I give Francis at the Beach 3.5 out of 5 stars and recommend it for ages 4 through 12. You can find it online where books are sold.

Francis at the Beach
By Madeleine H., KIDS FIRST! Film Critic, age 9

The most appealing thing about Francis at the Beach is how much Francis learns and enjoys about the beach when he visits his sister Fiona. This would be a great book for someone to read who longs to go to the beach. I especially enjoyed when Francis discovers the conch shell; those shells are beautiful.

This book is about Francis, a hardworking firefighter, who needs a rest and decides to visit his sister, Fiona, who is a lifeguard and lives at the beach. He learns so many things about the beach and ocean from his sister while he has a very relaxing time.

This e-book is an easy read with interesting illustrations featuring cartoon characters in live action settings. Francis learns how to ride the surf, relax and take better care of the ocean and its inhabitants. We can all take better care of our planet by recycling plastic. Francis at the Beach is a great book for a fun escape to the beach. One thing I found confusing is when Frances takes the bus trip, it states that he will need to take two busses. Then, he falls asleep and still wakes up where he needs to be. Otherwise, the story moves along nicely and is easy to follow. I like that Francis takes a vacation to rest from his hard firefighter job. I also like that Fiona is respectful of the baby turtles by leaving her porch light off. That is a kind and thoughtful idea. The vocabulary and concepts are easy to understand. At first the use of animated characters in a live setting didn’t make sense, but by the end of the book I liked it.

The message of the book is that we need to treat our planet better, especially our beaches. Picking up plastic bottles to recycle is important, or limiting the use of plastic.

I give Francis at the Beach 4 out of 5 stars and recommend it for ages 2 to 8. It’s a fun book that can be read by parents for little ones and older kids can easily read it for themselves.

Francis at the Beach
By Katherine S., KIDS FIRST!

Francis at the Beach didn’t quite catch my attention. I am not fond of the characters, which are unsettling to me and the storyline falls short. The wording is simple and the story is definitely easy to understand. I like that it has pictures, which make it more interactive, but they’re not great.

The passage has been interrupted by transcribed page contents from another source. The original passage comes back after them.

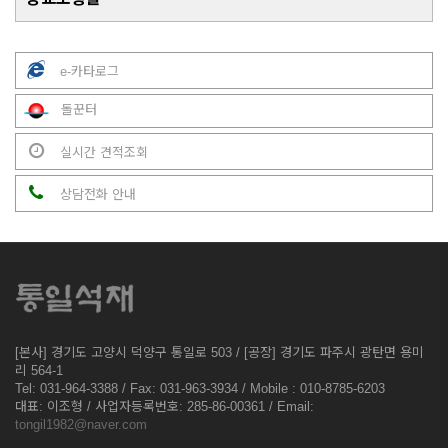
e-카타로그
돌꾼터
실시간 견적조회
상담전화 안내
[본사] 경기도 고양시 덕양구 통일로 503 / [공장] 경기도 파주시 광탄면 용미
리 564-1
Tel: 031-964-3388 / Fax: 031-963-3934 / Mobile : 010-8785-6203
대표: 이조형 / 사업자등록번호: 285-86-00361 / Email:
tongil1982@naver.com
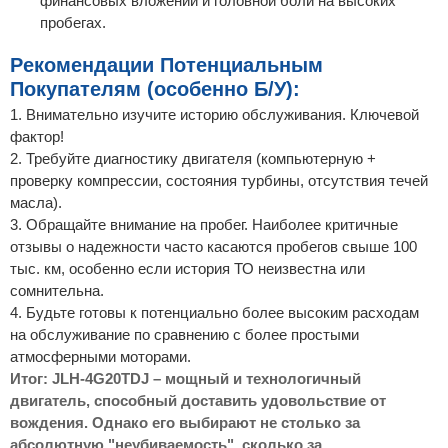
финансовых вложений и головной боли на высоких
пробегах.
Рекомендации Потенциальным
Покупателям (особенно Б/У):
1. Внимательно изучите историю обслуживания. Ключевой
фактор!
2. Требуйте диагностику двигателя (компьютерную +
проверку компрессии, состояния турбины, отсутствия течей
масла).
3. Обращайте внимание на пробег. Наиболее критичные
отзывы о надежности часто касаются пробегов свыше 100
тыс. км, особенно если история ТО неизвестна или
сомнительна.
4. Будьте готовы к потенциально более высоким расходам
на обслуживание по сравнению с более простыми
атмосферными моторами.
Итог: JLH-4G20TDJ – мощный и технологичный
двигатель, способный доставить удовольствие от
вождения. Однако его выбирают не столько за
абсолютную "неубиваемость", сколько за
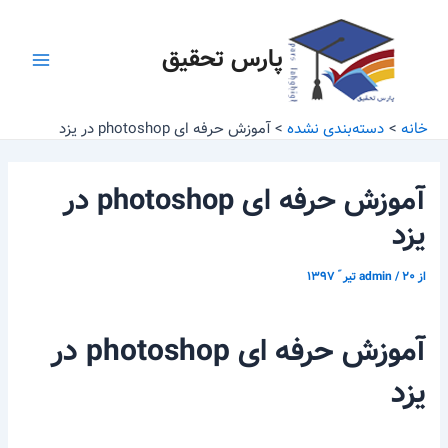
رش
پیمایش
Main
ه
نوشته
پارس تحقیق
Menu
حتوا
خانه
دسته‌بندی نشده
آموزش حرفه ای photoshop در یزد
آموزش حرفه ای photoshop در
یزد
از
۲۰ تیر ّ ۱۳۹۷
/
admin
آموزش حرفه ای photoshop در
یزد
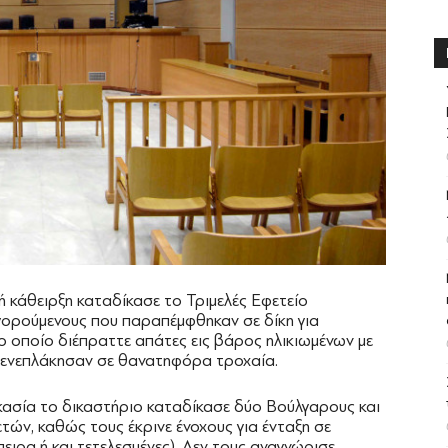
ή κάθειρξη καταδίκασε το Τριμελές Εφετείο
ορούμενους που παραπέμφθηκαν σε δίκη για
ο οποίο διέπραττε απάτες εις βάρος ηλικιωμένων με
 ενεπλάκησαν σε θανατηφόρα τροχαία.
κασία το δικαστήριο καταδίκασε δύο Βούλγαρους και
ετών, καθώς τους έκρινε ένοχους για ένταξη σε
ειρα ή και τετελεσμένες). Δεν τους αναγνώρισε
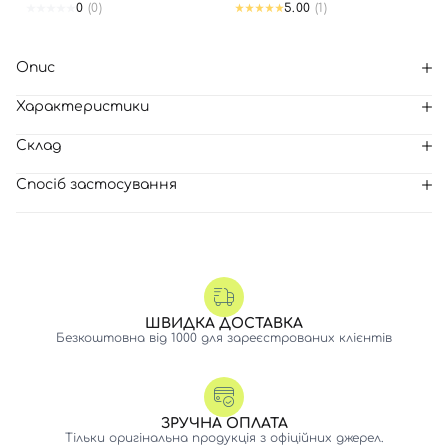
0
(0)
5.00
(1)
Опис
Характеристики
Склад
Спосіб застосування
ШВИДКА ДОСТАВКА
Безкоштовна від 1000 для зареєстрованих клієнтів
Вхід
Реєстрація
ЗРУЧНА ОПЛАТА
Тільки оригінальна продукція з офіційних джерел.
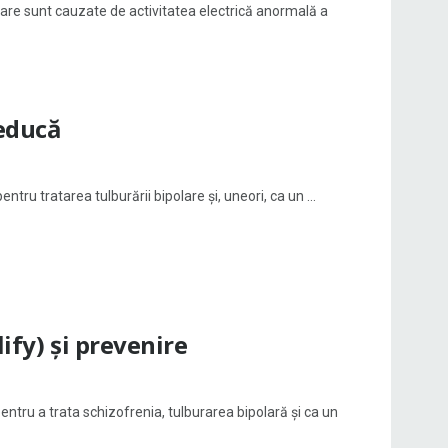
care sunt cauzate de activitatea electrică anormală a
reducă
entru tratarea tulburării bipolare și, uneori, ca un ...
ify) și prevenire
pentru a trata schizofrenia, tulburarea bipolară și ca un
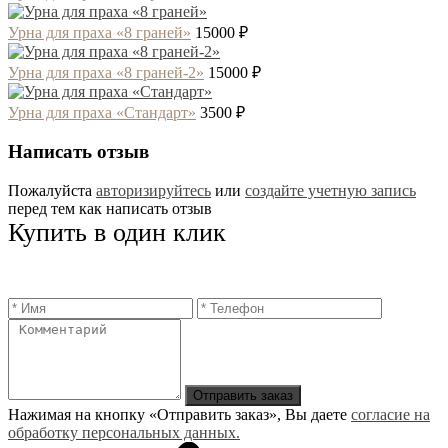
Урна для праха «8 граней»
15000 ₽
Урна для праха «8 граней-2»
15000 ₽
Урна для праха «Стандарт»
3500 ₽
Написать отзыв
Пожалуйста
авторизируйтесь
или
создайте учетную запись
перед тем как написать отзыв
Купить в один клик
Отправить заказ
Нажимая на кнопку «Отправить заказ», Вы даете
согласие на
обработку персональных данных.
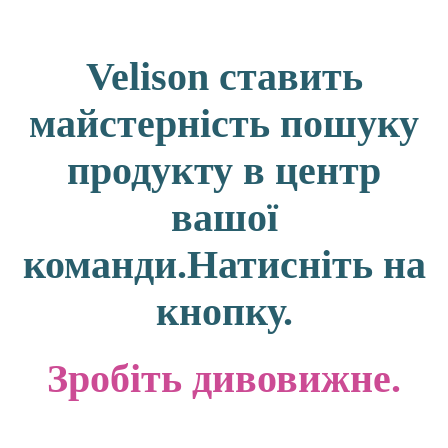
Velison ставить
майстерність пошуку
продукту в центр
вашої
команди.Натисніть на
кнопку.
Зробіть дивовижне.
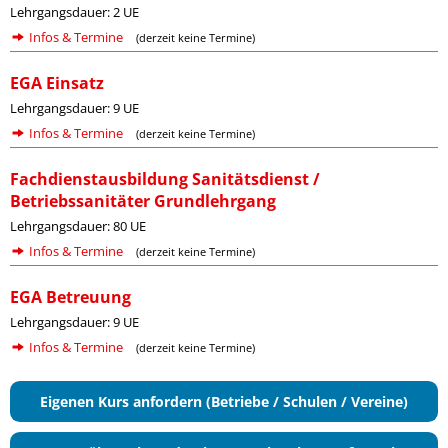
Lehrgangsdauer: 2 UE
Infos & Termine
(derzeit keine Termine)
EGA Einsatz
Lehrgangsdauer: 9 UE
Infos & Termine
(derzeit keine Termine)
Fachdienstausbildung Sanitätsdienst /
Betriebssanitäter Grundlehrgang
Lehrgangsdauer: 80 UE
Infos & Termine
(derzeit keine Termine)
EGA Betreuung
Lehrgangsdauer: 9 UE
Infos & Termine
(derzeit keine Termine)
Eigenen Kurs anfordern (Betriebe / Schulen / Vereine)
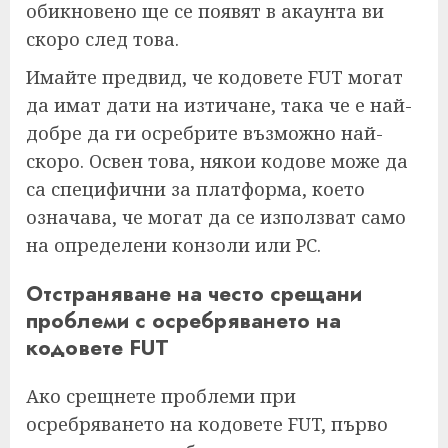
обикновено ще се появят в акаунта ви
скоро след това.
Имайте предвид, че кодовете FUT могат
да имат дати на изтичане, така че е най-
добре да ги осребрите възможно най-
скоро. Освен това, някои кодове може да
са специфични за платформа, което
означава, че могат да се използват само
на определени конзоли или PC.
Отстраняване на често срещани
проблеми с осребряването на
кодовете FUT
Ако срещнете проблеми при
осребряването на кодовете FUT, първо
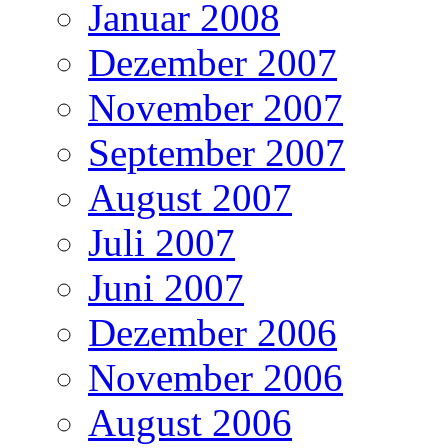
Januar 2008
Dezember 2007
November 2007
September 2007
August 2007
Juli 2007
Juni 2007
Dezember 2006
November 2006
August 2006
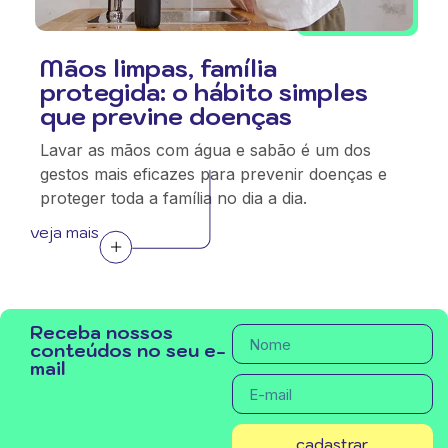
Mãos limpas, família
protegida: o hábito simples
que previne doenças
Lavar as mãos com água e sabão é um dos
gestos mais eficazes para prevenir doenças e
proteger toda a família no dia a dia.
veja mais
Receba nossos
conteúdos no seu e-
mail
cadastrar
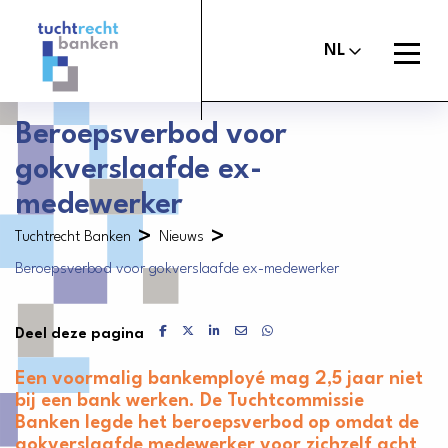
Tuchtrechtbanken
logo
Open
NL
menu
Beroepsverbod voor
gokverslaafde ex-
Maak melding
Tuchtcommissie banken
medewerker
Uitspraken
>
>
Commissie van Beroep Banken
Tuchtrecht Banken
Nieuws
Beroepsverbod voor gokverslaafde ex-medewerker
Over het tuchtrecht
Organisatie
Delen via Facebook
Delen via X
Delen via LinkedIn
Delen via Mail
Delen via WhatsApp
Deel deze pagina
Nieuws
Een voormalig bankemployé mag 2,5 jaar niet
Contact
bij een bank werken. De Tuchtcommissie
Banken legde het beroepsverbod op omdat de
gokverslaafde medewerker voor zichzelf acht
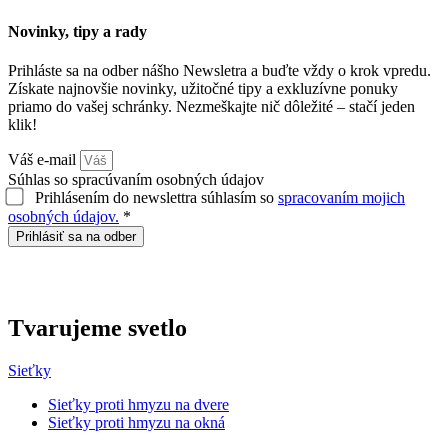
Novinky, tipy a rady
Prihláste sa na odber nášho Newsletra a buďte vždy o krok vpredu.
Získate najnovšie novinky, užitočné tipy a exkluzívne ponuky
priamo do vašej schránky. Nezmeškajte nič dôležité – stačí jeden
klik!
Váš e-mail
Súhlas so spracúvaním osobných údajov
Prihlásením do newslettra súhlasím so
spracovaním mojich
osobných údajov.
*
Prihlásiť sa na odber
Tvarujeme
svetlo
Sieťky
Sieťky proti hmyzu na dvere
Sieťky proti hmyzu na okná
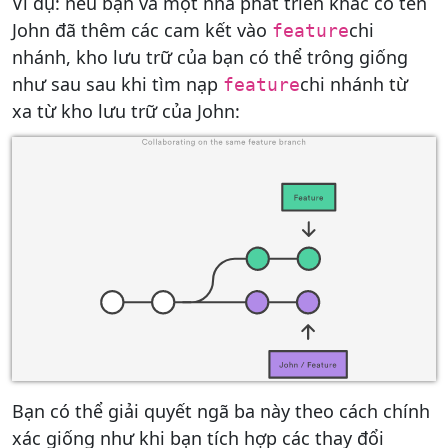
Ví dụ: nếu bạn và một nhà phát triển khác có tên
John đã thêm các cam kết vào
chi
feature
nhánh, kho lưu trữ của bạn có thể trông giống
như sau sau khi tìm nạp
chi nhánh từ
feature
xa từ kho lưu trữ của John:
Bạn có thể giải quyết ngã ba này theo cách chính
xác giống như khi bạn tích hợp các thay đổi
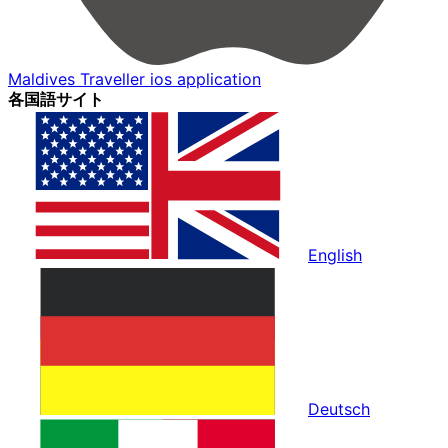
Maldives Traveller ios application
各国語サイト
English
Deutsch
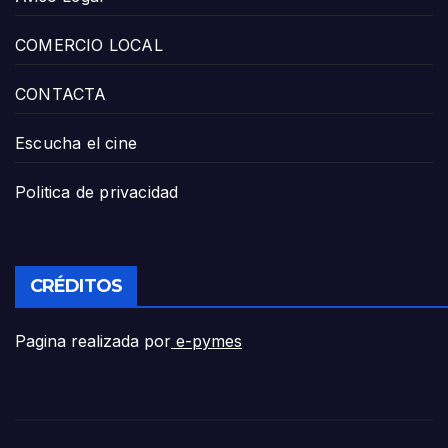
COMERCIO LOCAL
CONTACTA
Escucha el cine
Politica de privacidad
CRÉDITOS
Pagina realizada por
e-pymes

The story is about Francis, a firefighting rat, who is tired and needs a break. He decides to go to the beach to visit his sister, Fiona who is a lifeguard and lives on the beach. So, he packs up and goes. Together, they visit the beach, learn about animals, shells and lifeguard duties. They even get smoothies. Then it’s time for Francis to say goodbye to his sister and the beach so that he can return to work.

The story makes sense, but it is not very interesting and feels a bit choppy at points. The facts about the animals and shells are accurate, but seeing a rodent as a firefighter or lifeguard is definitely imaginary. The characters all portray positive interactions and respect for one another. The only questions they ask are about what the main character should wear or do on vacation. The vocabulary is mostly appropriate for its audience and, when new words, such as vacation, are introduced, they are explained. I expect most kids to the word vacation, but not words such as pristine or delectable. I did not find the characters attractive, but I’m not a fan of rodents. Stock photos are used for the backgrounds. A reader could learn about dolphins, turtles and birds, and also about climate change. It might make children more interested in knowing more about the beach or nature.

I can’t say I’m a big fan of Francis at the Beach, but it might appear to early readers, ages of 2 to 7. I give it 3 out of 5 stars.